Stifel Nicolaus, an investment bank, lays it out well in a research note:
Today’s ruling is destabilizing as it could effectively free broadband providers from FCC regulation over broadband, including net neutrality, rules requiring transparency letting customers know what actual speeds they are receiving, the ability to prioritize emergency communications, consumer privacy protections (though these could presumably be imposed to a certain degree by the FTC). But it could lead the FCC to reclassify broadband services as the more heavily regulated “telecommunications service” under the traditional Title II – which the Bells, cable, and wireless companies (e.g., T, VZ, CMCSA) strongly oppose.
So while this decision does throw the FCC’s current network neutrality rule-making into disarray, it also could affect the agency’s attempts to regulate a wide variety of broadband issues, including how broadband providers tell consumers what their true Internet speeds are, as well as how the agency can enact universal service fund reform and set privacy rules on the Internet.
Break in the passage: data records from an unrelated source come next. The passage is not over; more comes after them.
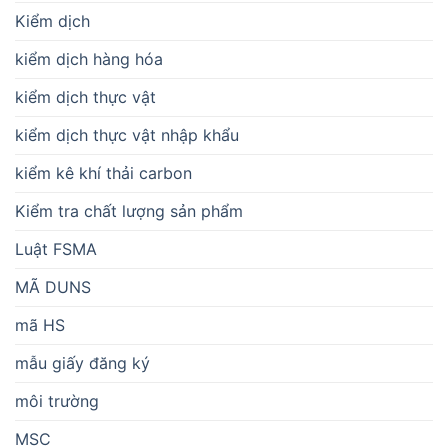
Kiểm dịch
kiểm dịch hàng hóa
kiểm dịch thực vật
kiểm dịch thực vật nhập khẩu
kiểm kê khí thải carbon
Kiểm tra chất lượng sản phẩm
Luật FSMA
MÃ DUNS
mã HS
mẫu giấy đăng ký
môi trường
MSC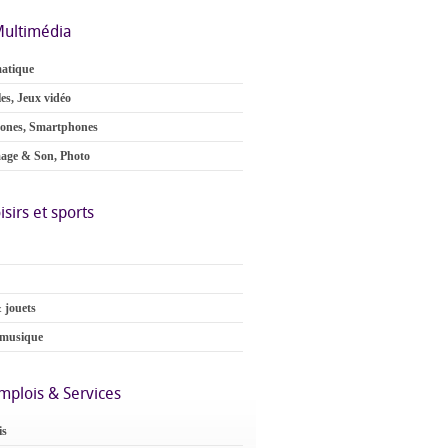
ultimédia
atique
es, Jeux vidéo
ones, Smartphones
age & Son, Photo
isirs et sports
 jouets
 musique
mplois & Services
is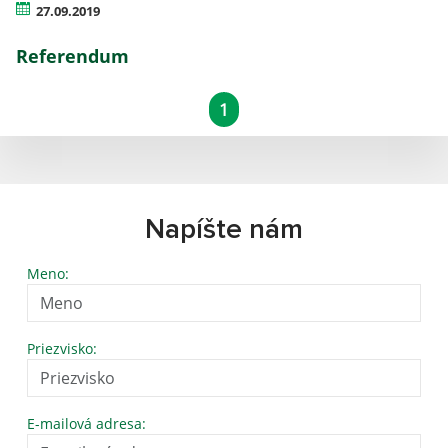
27.09.2019
Referendum
1
Napíšte nám
Meno:
Priezvisko:
E-mailová adresa: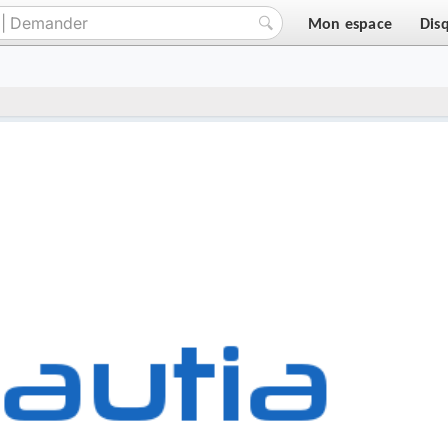
Mon espace
Dis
What the FCC needs to figure out is whether or not it should assert its authority narrowly for each issue it is trying to address, and risk its authority being challenged each time (possibly in court) or if Congress needs to step in to grant the FCC more power. Already several consumer organizations have issued statements about the ruling, such as Gigi Sohn of Public Knowledge:
“The FCC should immediately start a proceeding bringing Internet access service back under some common carrier regulation similar to that used for decades. Some parts of the Communications Act, which prohibit unjust and unreasonable discrimination, could be applied here. The Commission would not have to impose a heavy regulatory burden on the telephone and cable companies, yet consumers could once again have the benefit of legal protections and the Broadband Plan could go forward.”
The FCC itself is being coy on the reclassification issue, saying:
“The FCC is firmly committed to promoting an open Internet and to policies that will bring the enormous benefits of broadband to all Americans. It will rest these policies — all of which will be designed to foster innovation and investment while protecting and empowering consumers — on a solid legal foundation. Today’s court decision invalidated the prior Commission’s approach to preserving an open Internet. But the Court in no way disagreed with the importance of preserving a free and open Internet; nor did it close the door to other methods for achieving this important end.”
Apparently everyone — even Comcast, which originally sued the agency — is in favor of a “free and open Internet.” Comcast, which declared itself vindicated, was careful to point out that it was in favor of the open Internet principles, despite its original P2P blocking efforts:
Comcast remains committed to the FCC’s existing open Internet principles, and we will continue to work constructively with this FCC as it determines how best to increase broadband adoption and preserve an open and vibrant Internet.
Other major ISPs have also been quick to favor the existing broadband principles (notably those do not include network neutrality provisions on wireless networks and require ISPs to be transparent about any network management). AT&T, in what looks to be a bid for self-regulation by ISPs, suggested that the FCC’s censuring of Comcast wasn’t needed because Comcast had stopped the throttling on its own (although it did lie about what it was doing, pack hearings on the topic in its favor and behave poorly throughout the process). AT&T (s T) attributed its statement to Jim Cicconi, senior executive vice president of external and legislative affairs:
“If, after assessing its options under Title I, the FCC feels it needs to clarify its jurisdiction as a result of today’s decision, we hope the issue would be referred to the U.S. Congress which alone confers the Commission’s legal authority. In any circumstance, AT&T pledges to work constructively with the FCC as it considers these questions.”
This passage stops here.